No sería la arrogancia de la ciudad de México lo único que iban a hallar los revolucionarios al llegar victoriosos a la metrópoli. También encontrarían allí, los todavía sólidos cimientos de un régimen; tan sólidos que no desaparecerían totalmente en sus dinastías familiares, ni veinte ni cincuenta años más tarde. Tales cimientos eran el ejército, los bancos, las empresas industriales y mercantiles extranjeras, los profesionales, los diputados y senadores.

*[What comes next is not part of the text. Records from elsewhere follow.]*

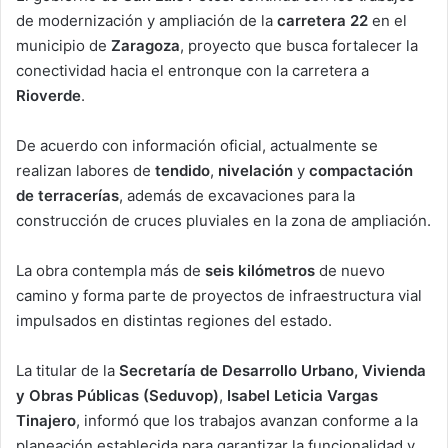
de modernización y ampliación de la
carretera 22
en el
municipio de
Zaragoza
, proyecto que busca fortalecer la
conectividad hacia el entronque con la carretera a
Rioverde
.
De acuerdo con información oficial, actualmente se
realizan labores de
tendido
,
nivelación
y
compactación
de terracerías
, además de excavaciones para la
construcción de cruces pluviales en la zona de ampliación.
La obra contempla más de
seis kilómetros
de nuevo
camino y forma parte de proyectos de infraestructura vial
impulsados en distintas regiones del estado.
La titular de la
Secretaría de Desarrollo Urbano, Vivienda
y Obras Públicas (Seduvop)
,
Isabel Leticia Vargas
Tinajero
, informó que los trabajos avanzan conforme a la
planeación establecida para garantizar la funcionalidad y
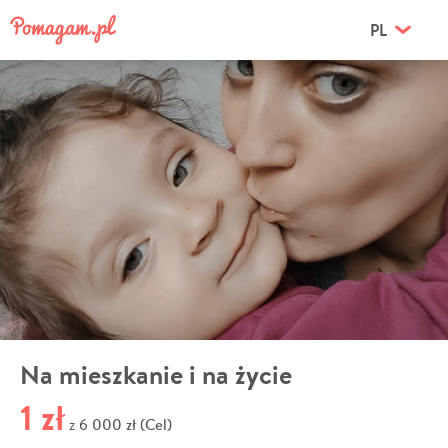
PL
Na mieszkanie i na życie
1 zł
6 000 zł (Cel)
z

El ejército, si no enemigo, sí se mostraba desdeñoso hacia la Revolución y los revolucionarios. Los oficiales egresados del Colegio Militar, al igual de los jefes del ejército, tampoco podían comprender cómo aquellos improvisados soldados del maderismo podían lucir insignias ganadas de la noche a la mañana. Las instituciones bancarias, por su parte, estaban temerosas de que el nuevo gobierno les pusiera la mano, porque en la realidad, pocos eran los bancos que operaban legalmente. Las concesiones a los de emisión estaban generalmente excedidas. Los valores, manejados por estos establecimientos, ascendían a ochocientos treinta y cinco millones de pesos, en tanto que las existencias metálicas eran de doscientos veinte millones de pesos; y esto a pesar de las limitaciones establecidas por el ministro de Hacienda José Yves Limantour.

Las empresas industriales extranjeras, como en el caso de ciento veinte fábricas de textiles, gozaban de franquicias para importar tres y medio millones de kilogramos de materias primas; y de las inversiones industriales correspondientes a la primera década de nuestro siglo, sólo el 23.9 por ciento eran de capital mexicano; y estas inversiones, en su mayoría, estaban dedicadas a explotaciones mineras y al trabajo de pequeños ingenios de azúcar, cuya producción, durante 1911, fue de ciento sesenta mil toneladas.

En 1911, la producción agrícola en el país aumentó, no obstante la Guerra Civil, a treinta y un millones de kilogramos de arroz, ciento sesenta y tres de frijol, sesenta de garbanzo, ochenta y cuatro de henequén y treinta y cinco de café. Sin embargo, el precio del maíz fue de catorce pesos, cincuenta centavos la carga, esto es, once pesos más que en 1901.

El presupuesto de egresos del año fiscal que terminó en junio de 1911, no obstante los gastos de guerra, ascendió a ciento dos millones de pesos. Las recaudaciones, durante los cinco primeros meses del citado año, sumaron cuarenta y cuatro millones de pesos, de manera que el país, a pesar de la intranquilidad, continuaba perseverante hacia el progreso. Tanta así era la confianza que los mexicanos tenían en sí mismos. Sólo la reserva nacional había mermado hasta el día anterior del ascenso de Madero a la presidencia, en doce millones de pesos, de los sesenta que la componían al salir de México el general Díaz.

Madero halló, pues, una situación de rutina administrativa. El nuevo gobierno no tenía defensas hacendarías ni financieras, y todo parecía indicar la necesidad de continuar concertando empréstitos extranjeros, para consolidar las deudas exteriores y no perder el crédito en Europa, que constituía el punto central para el desarrollo del inversionismo y el equilibrio de la hacienda pública. Así, el panorama económico de México, en noviembre de 1911, sí no de prosperidad y grandeza, sí parecía tener una tendencia hacia lo normal; aunque esto bajo la amenaza que siempre ofrecen los cambios de gobierno y sobre todo la presencia en los negocios del Estado de individuos que no han tenido vinculaciones maduras con los negocios administrativos.